Correlation Between Dow Jones and Catalent
Can any of the company-specific risk be diversified away by investing in both Dow Jones and Catalent at the same time? Although using a correlation coefficient on its own may not help to predict future stock returns, this module helps to understand the diversifiable risk of combining Dow Jones and Catalent into the same portfolio, which is an essential part of the fundamental portfolio management process.
By analyzing existing cross correlation between Dow Jones Industrial and Catalent, you can compare the effects of market volatilities on Dow Jones and Catalent and check how they will diversify away market risk if combined in the same portfolio for a given time horizon. You can also utilize pair trading strategies of matching a long position in Dow Jones with a short position of Catalent. Check out your portfolio center.
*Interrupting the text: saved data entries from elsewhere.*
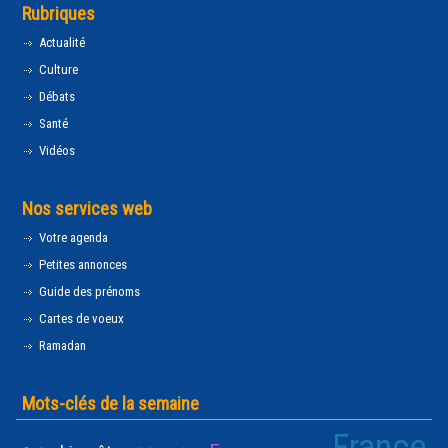
Rubriques
Actualité
Culture
Débats
Santé
Vidéos
Nos services web
Votre agenda
Petites annonces
Guide des prénoms
Cartes de voeux
Ramadan
Mots-clés de la semaine
France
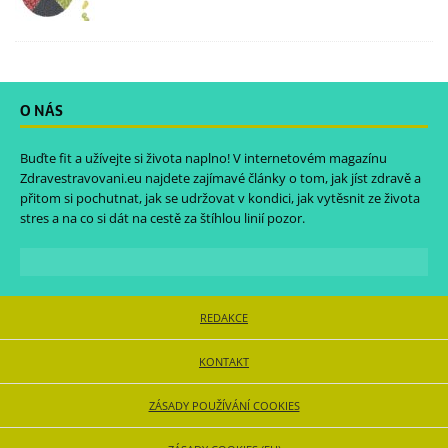
O NÁS
Buďte fit a užívejte si života naplno! V internetovém magazínu
Zdravestravovani.eu
najdete zajímavé články o tom, jak jíst zdravě a
přitom si pochutnat, jak se udržovat v kondici, jak vytěsnit ze života
stres a na co si dát na cestě za štíhlou linií pozor.
REDAKCE
KONTAKT
ZÁSADY POUŽÍVÁNÍ COOKIES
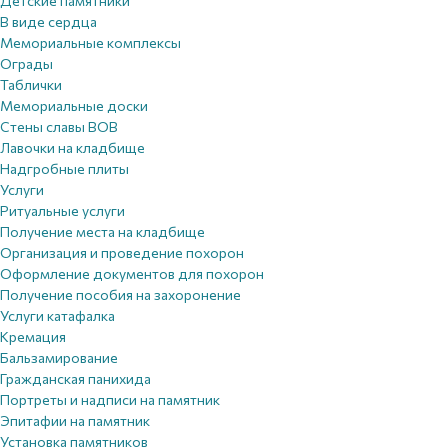
Детские памятники
В виде сердца
Мемориальные комплексы
Ограды
Таблички
Мемориальные доски
Стены славы ВОВ
Лавочки на кладбище
Надгробные плиты
Услуги
Ритуальные услуги
Получение места на кладбище
Организация и проведение похорон
Оформление документов для похорон
Получение пособия на захоронение
Услуги катафалка
Кремация
Бальзамирование
Гражданская панихида
Портреты и надписи на памятник
Эпитафии на памятник
Установка памятников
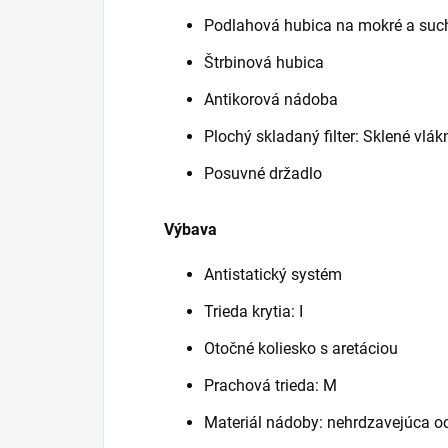
Podlahová hubica na mokré a suc
Štrbinová hubica
Antikorová nádoba
Plochý skladaný filter: Sklené vlák
Posuvné držadlo
Výbava
Antistatický systém
Trieda krytia: I
Otočné koliesko s aretáciou
Prachová trieda: M
Materiál nádoby: nehrdzavejúca o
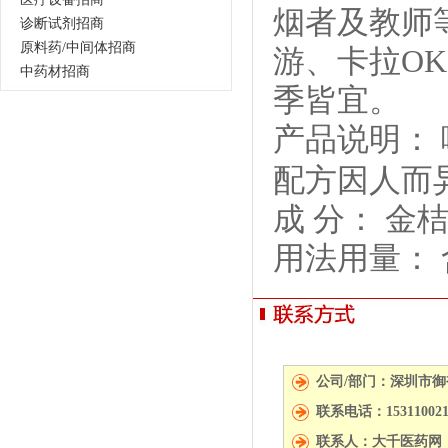
烟者及教师
诊断试剂招商
原料药/中间体招商
游、卡拉O
中药材招商
季皆宜。
产品说明：
配方因人而
成 分： 
用法用量：
公司/部门：深圳市
联系电话：15311002
联系人：大千医药网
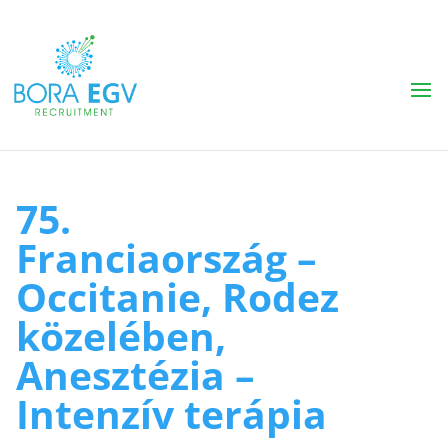
75.
Franciaország –
Occitanie, Rodez
közelében,
Anesztézia –
Intenzív terápia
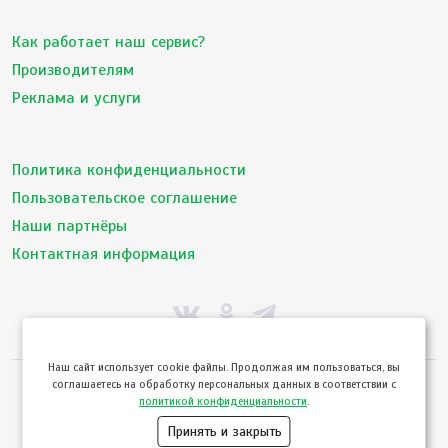
Как работает наш сервис?
Производителям
Реклама и услуги
Политика конфиденциальности
Пользовательское соглашение
Наши партнёры
Контактная информация
Hаш сайт использует cookie файлы. Продолжая им пользоваться, вы
соглашаетесь на обработку персональных данных в соответствии с
© ТвойПродукт 2010 - 2026
политикой конфиденциальности
.
Использование сайта означает согласие с
Пользовательским соглашением
и
Политикой конфиденциальности
сервиса ТВОЙПРОДУКТ
Принять и закрыть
Please also check ongoing floating volatility patterns of Dow Jones and Catalent.
Diversification Opportunities for Dow Jones and Catalent
Average diversification
The 3 months correlation between Dow and Catalent is 0.13. Overlapping area represents the amount of risk that can be diversified away by holding Dow Jones Industrial and Catalent in the same portfolio, assuming nothing else is changed. The correlation between historical prices or returns on Catalent and Dow Jones is a relative statistical measure of the degree to which these equity instruments tend to move together. The correlation coefficient measures the extent to which returns on Dow Jones Industrial are associated (or correlated) with Catalent. Values of the correlation coefficient range from -1 to +1, where. The correlation of zero (0) is possible when the price movement of Catalent has no effect on the direction of Dow Jones i.e., Dow Jones and Catalent go up and down completely randomly.
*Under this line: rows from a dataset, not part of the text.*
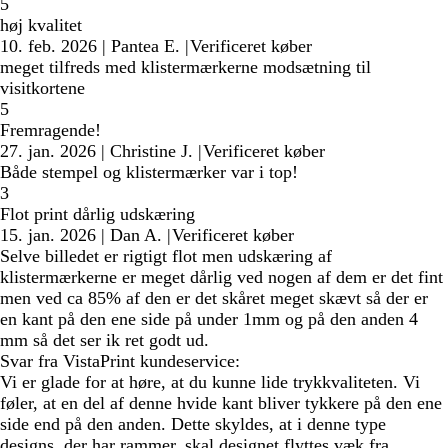
5
høj kvalitet
10. feb. 2026
|
Pantea E.
|
Verificeret køber
meget tilfreds med klistermærkerne modsætning til
visitkortene
5
Fremragende!
27. jan. 2026
|
Christine J.
|
Verificeret køber
Både stempel og klistermærker var i top!
3
Flot print dårlig udskæring
15. jan. 2026
|
Dan A.
|
Verificeret køber
Selve billedet er rigtigt flot men udskæring af
klistermærkerne er meget dårlig ved nogen af dem er det fint
men ved ca 85% af den er det skåret meget skævt så der er
en kant på den ene side på under 1mm og på den anden 4
mm så det ser ik ret godt ud.
Svar fra VistaPrint kundeservice:
Vi er glade for at høre, at du kunne lide trykkvaliteten. Vi
føler, at en del af denne hvide kant bliver tykkere på den ene
side end på den anden. Dette skyldes, at i denne type
designs, der har rammer, skal designet flyttes væk fra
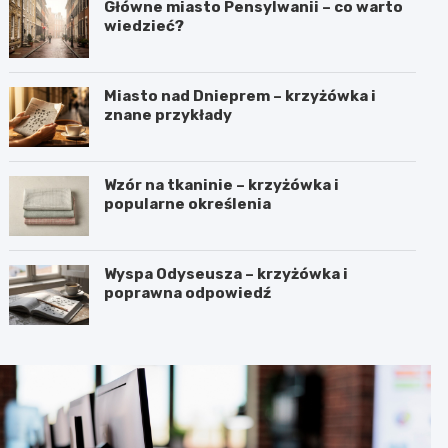
Główne miasto Pensylwanii – co warto
wiedzieć?
Miasto nad Dnieprem – krzyżówka i
znane przykłady
Wzór na tkaninie – krzyżówka i
popularne określenia
Wyspa Odyseusza – krzyżówka i
poprawna odpowiedź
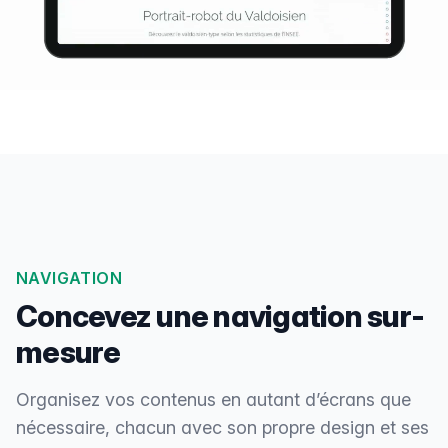
NAVIGATION
Concevez une navigation sur-
mesure
Organisez vos contenus en autant d’écrans que
nécessaire, chacun avec son propre design et ses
Pair Corralation between Dow Jones and Catalent
Assuming the 90 days trading horizon Dow Jones Industrial is expected to under-perform the Catalent. But the index apears to be less risky and, when comparing its historical volatility, Dow Jones Industrial is 1.13 times less risky than Catalent. The index trades about -0.3 of its potential returns per unit of risk. The Catalent is currently generating about 0.28 of returns per unit of risk over similar time horizon. If you would invest 5,816 in Catalent on October 4, 2024 and sell it today you would earn a total of 177.00 from holding Catalent or generate 3.04% return on investment over 90 days.
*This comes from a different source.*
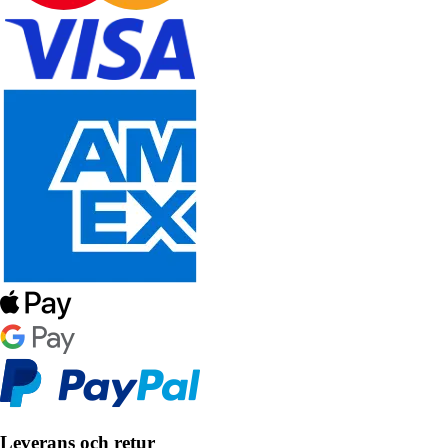
Leverans och retur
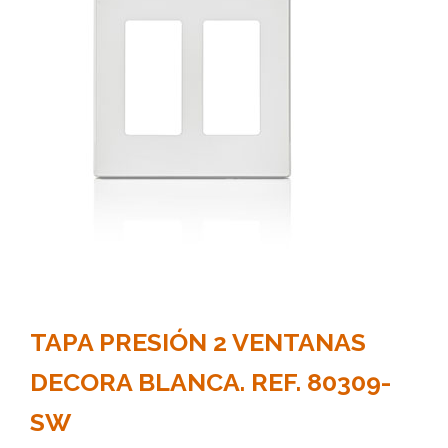
TAPA PRESIÓN 2 VENTANAS
DECORA BLANCA. REF. 80309-
SW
Time Period | 3 Months [change] |
Direction | Moves Together |
Strength | Insignificant |
Accuracy | 59.09% |
Values | Daily Returns |
Dow Jones Industrial vs. Catalent
Performance |
Timeline |
Dow Jones and Catalent Volatility Contrast
Predicted Return Density |
Returns |
Dow Jones Industrial
Pair trading matchups for Dow Jones
Catalent
Pair trading matchups for Catalent
Pair Trading with Dow Jones and Catalent
The main advantage of trading using opposite Dow Jones and Catalent positions is that it hedges away some unsystematic risk. Because of two separate transactions, even if Dow Jones position performs unexpectedly, Catalent can make up some of the losses. Pair trading also minimizes risk from directional movements in the market. For example, if an entire industry or sector drops because of unexpected headlines, the short position in Catalent will offset losses from the drop in Catalent's long position.Dow Jones vs. Emerson Radio | Dow Jones vs. Garmin | Dow Jones vs. Ryanair Holdings PLC | Dow Jones vs. Corporacion America Airports |
Catalent vs. Air Transport Services | Catalent vs. TEXAS ROADHOUSE | Catalent vs. TRAINLINE PLC LS | Catalent vs. EVS Broadcast Equipment |
Check out your portfolio center.Note that this page's information should be used as a complementary analysis to find the right mix of equity instruments to add to your existing portfolios or create a brand new portfolio. You can also try the Options Analysis module to analyze and evaluate options and option chains as a potential hedge for your portfolios.